**Requirement:** Only the lines from the opening of the material through the line bearing "Digerati Distribution" should be reproduced, exactly and without pictures.
--------
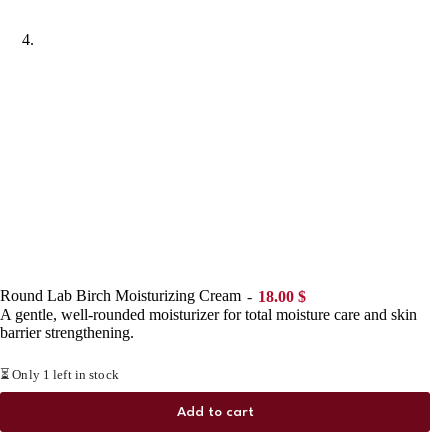
Round Lab Birch Moisturizing Cream
18.00
$
A gentle, well-rounded moisturizer for total moisture care and skin
barrier strengthening.
⏳ Only 1 left in stock
Add to cart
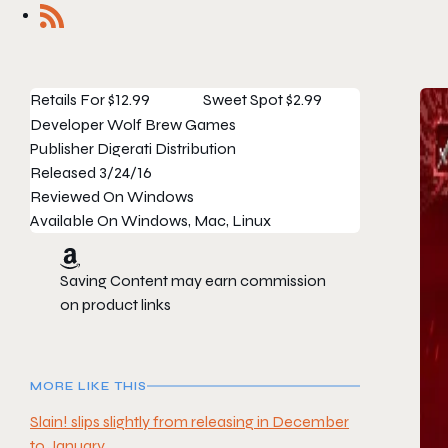
Retails For
$12.99
Sweet Spot
$2.99
Developer
Wolf Brew Games
Publisher
Digerati Distribution
Released
3/24/16
Reviewed On
Windows
Available On
Windows, Mac, Linux
Saving Content may earn commission
on product links
MORE LIKE THIS
Slain! slips slightly from releasing in December
to January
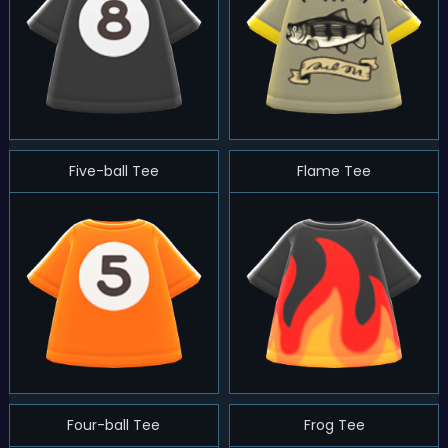
Five-ball Tee
Flame Tee
Four-ball Tee
Frog Tee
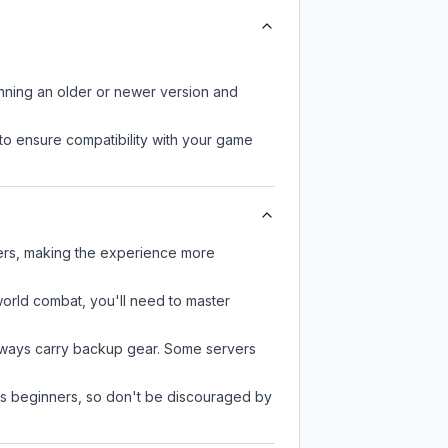
unning an older or newer version and
to ensure compatibility with your game
yers, making the experience more
-world combat, you'll need to master
always carry backup gear. Some servers
 as beginners, so don't be discouraged by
--------
**Response to this task:**
Round Lab Birch Moisturizing Cream
18.00
$
A gentle, well-rounded moisturizer for total moisture care and skin
barrier strengthening.
⏳ Only 1 left in stock
Add to cart
Retails For
$12.99
Sweet Spot
$2.99
Developer
Wolf Brew Games
Publisher
Digerati Distribution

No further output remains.